**MATERIAL SUPPLIED**
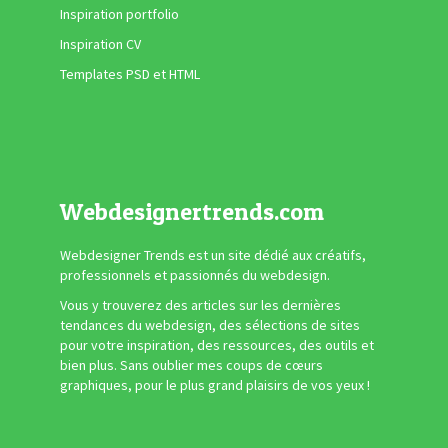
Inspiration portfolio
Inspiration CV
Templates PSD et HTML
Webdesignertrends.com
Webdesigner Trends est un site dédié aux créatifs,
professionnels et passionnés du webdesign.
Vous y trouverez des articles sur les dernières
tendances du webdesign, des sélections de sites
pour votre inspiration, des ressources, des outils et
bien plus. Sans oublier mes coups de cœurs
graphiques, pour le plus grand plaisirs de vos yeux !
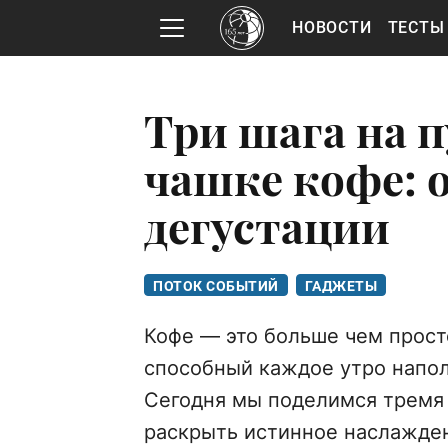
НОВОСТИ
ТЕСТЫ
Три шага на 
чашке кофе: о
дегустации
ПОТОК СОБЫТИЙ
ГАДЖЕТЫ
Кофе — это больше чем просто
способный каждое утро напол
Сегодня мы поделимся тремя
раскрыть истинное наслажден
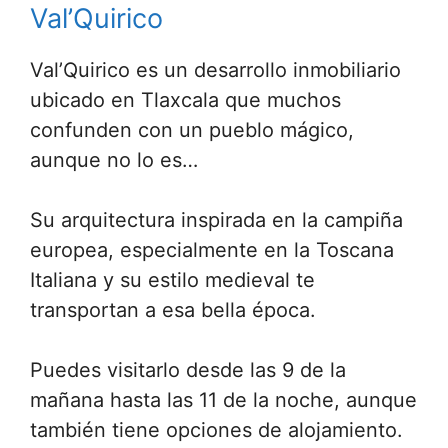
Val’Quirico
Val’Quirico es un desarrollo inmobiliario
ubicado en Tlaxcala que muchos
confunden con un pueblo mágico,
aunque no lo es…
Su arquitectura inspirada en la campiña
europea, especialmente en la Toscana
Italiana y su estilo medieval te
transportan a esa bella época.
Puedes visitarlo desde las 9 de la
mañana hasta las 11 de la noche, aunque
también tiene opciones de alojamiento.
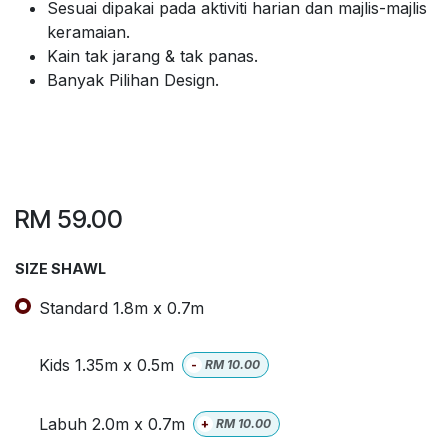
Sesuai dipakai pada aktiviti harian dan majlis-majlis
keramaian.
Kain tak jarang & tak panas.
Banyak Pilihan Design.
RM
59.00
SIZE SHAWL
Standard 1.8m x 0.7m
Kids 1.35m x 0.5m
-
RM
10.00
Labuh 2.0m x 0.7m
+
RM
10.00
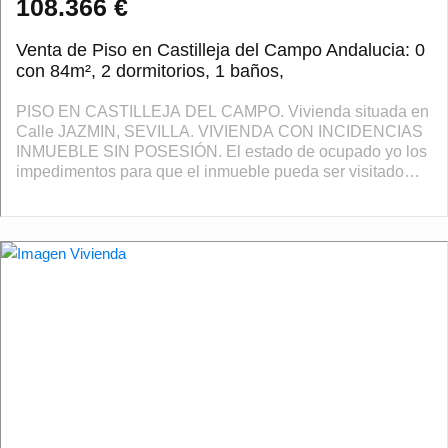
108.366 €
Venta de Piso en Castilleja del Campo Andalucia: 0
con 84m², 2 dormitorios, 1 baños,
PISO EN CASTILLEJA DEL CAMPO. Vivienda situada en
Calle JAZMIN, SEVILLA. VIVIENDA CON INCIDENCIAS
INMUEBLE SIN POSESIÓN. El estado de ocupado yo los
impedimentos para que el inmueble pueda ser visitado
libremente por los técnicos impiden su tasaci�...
--
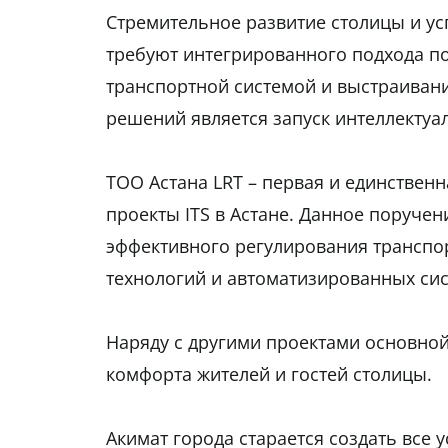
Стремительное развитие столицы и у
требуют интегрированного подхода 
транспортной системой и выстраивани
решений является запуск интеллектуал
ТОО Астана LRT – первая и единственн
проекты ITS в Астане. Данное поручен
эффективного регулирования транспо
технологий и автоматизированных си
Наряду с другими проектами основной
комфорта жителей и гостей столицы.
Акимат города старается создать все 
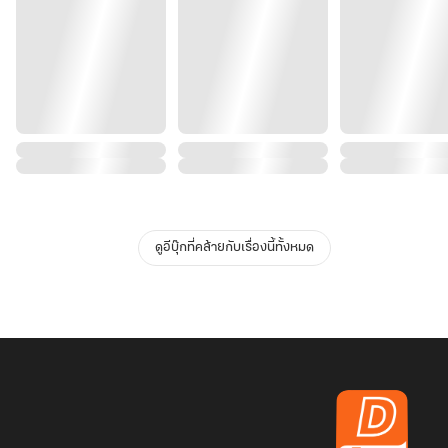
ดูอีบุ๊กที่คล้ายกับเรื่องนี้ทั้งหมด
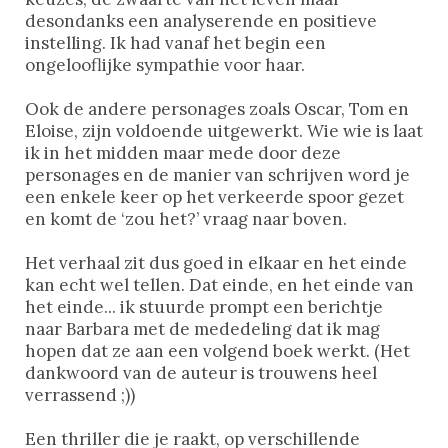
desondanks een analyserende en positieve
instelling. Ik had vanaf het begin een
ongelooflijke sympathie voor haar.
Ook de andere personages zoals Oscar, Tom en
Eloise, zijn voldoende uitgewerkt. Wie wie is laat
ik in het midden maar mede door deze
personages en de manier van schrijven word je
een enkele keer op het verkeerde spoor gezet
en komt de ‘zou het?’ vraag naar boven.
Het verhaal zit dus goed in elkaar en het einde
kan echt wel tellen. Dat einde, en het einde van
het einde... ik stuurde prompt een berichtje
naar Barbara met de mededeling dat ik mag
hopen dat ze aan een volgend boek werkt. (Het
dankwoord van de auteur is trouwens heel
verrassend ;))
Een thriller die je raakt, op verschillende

**WORK INSTRUCTIONS**
The stretch of entries above that starts with the line containing "Inspiration portfolio" and goes on through the line containing "pour votre inspiration, des" is to be transcribed exactly, and no other line is to be transcribed.

**ANSWER TO THIS EXERCISE**
Inspiration portfolio
Inspiration CV
Templates PSD et HTML
Webdesignertrends.com
Webdesigner Trends est un site dédié aux créatifs,
professionnels et passionnés du webdesign.
Vous y trouverez des articles sur les dernières
tendances du webdesign, des sélections de sites
pour votre inspiration, des ressources, des outils et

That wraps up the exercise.